*** Excerpted data Section Begins ***
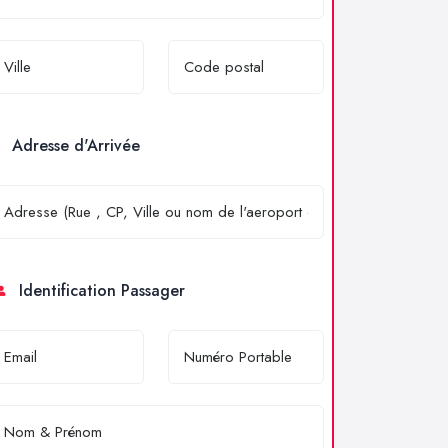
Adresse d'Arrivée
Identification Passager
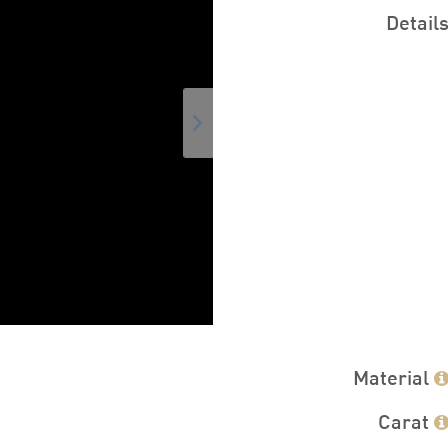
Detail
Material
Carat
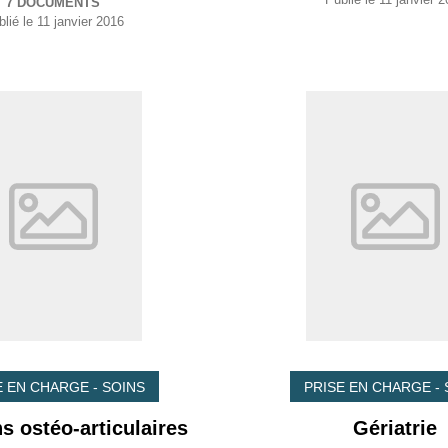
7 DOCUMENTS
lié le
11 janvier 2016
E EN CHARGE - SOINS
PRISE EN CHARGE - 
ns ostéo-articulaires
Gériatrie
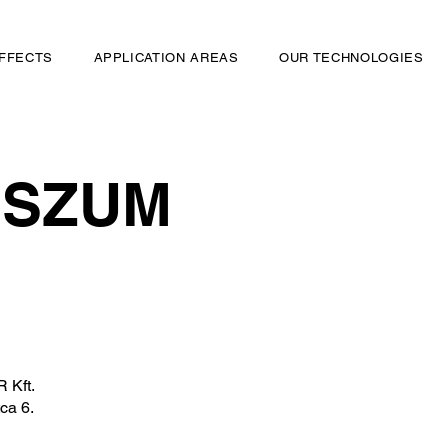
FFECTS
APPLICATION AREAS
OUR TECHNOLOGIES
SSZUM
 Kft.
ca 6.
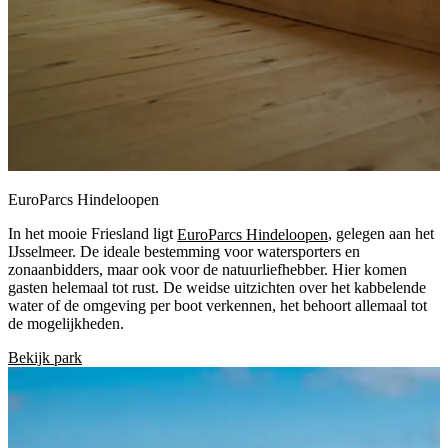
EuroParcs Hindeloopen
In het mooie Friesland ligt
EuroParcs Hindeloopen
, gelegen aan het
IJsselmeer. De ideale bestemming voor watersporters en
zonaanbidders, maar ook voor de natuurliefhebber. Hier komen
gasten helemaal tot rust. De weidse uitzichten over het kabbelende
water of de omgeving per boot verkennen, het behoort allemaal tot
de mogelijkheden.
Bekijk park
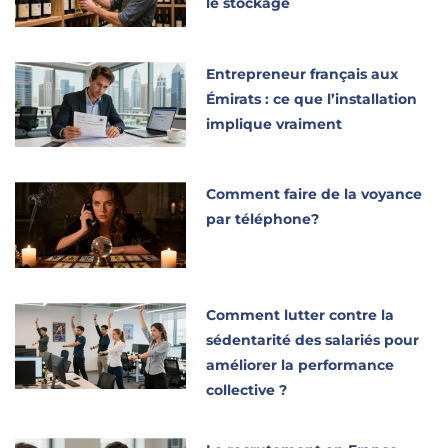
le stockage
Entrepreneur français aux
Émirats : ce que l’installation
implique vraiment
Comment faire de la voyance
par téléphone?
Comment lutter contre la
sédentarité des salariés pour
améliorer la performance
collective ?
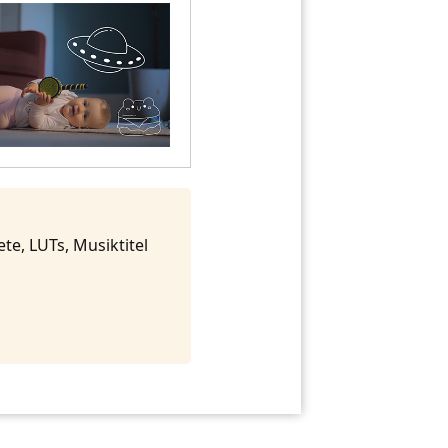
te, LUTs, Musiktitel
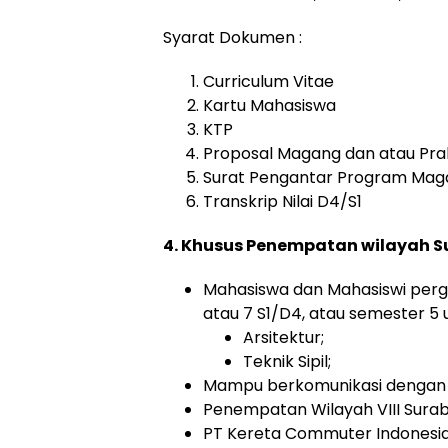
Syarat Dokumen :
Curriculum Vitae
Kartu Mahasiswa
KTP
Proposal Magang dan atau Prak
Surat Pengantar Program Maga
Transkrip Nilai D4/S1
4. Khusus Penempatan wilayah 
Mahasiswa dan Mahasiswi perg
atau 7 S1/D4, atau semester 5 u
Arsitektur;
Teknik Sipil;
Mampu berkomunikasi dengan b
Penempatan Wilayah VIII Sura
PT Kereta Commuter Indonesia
*** Excerpted data Section Ends ***
§ Your task
Gather from the data above every line with the string "atau".

§ Response to the exercise
Proposal Magang dan atau Prak
atau 7 S1/D4, atau semester 5 u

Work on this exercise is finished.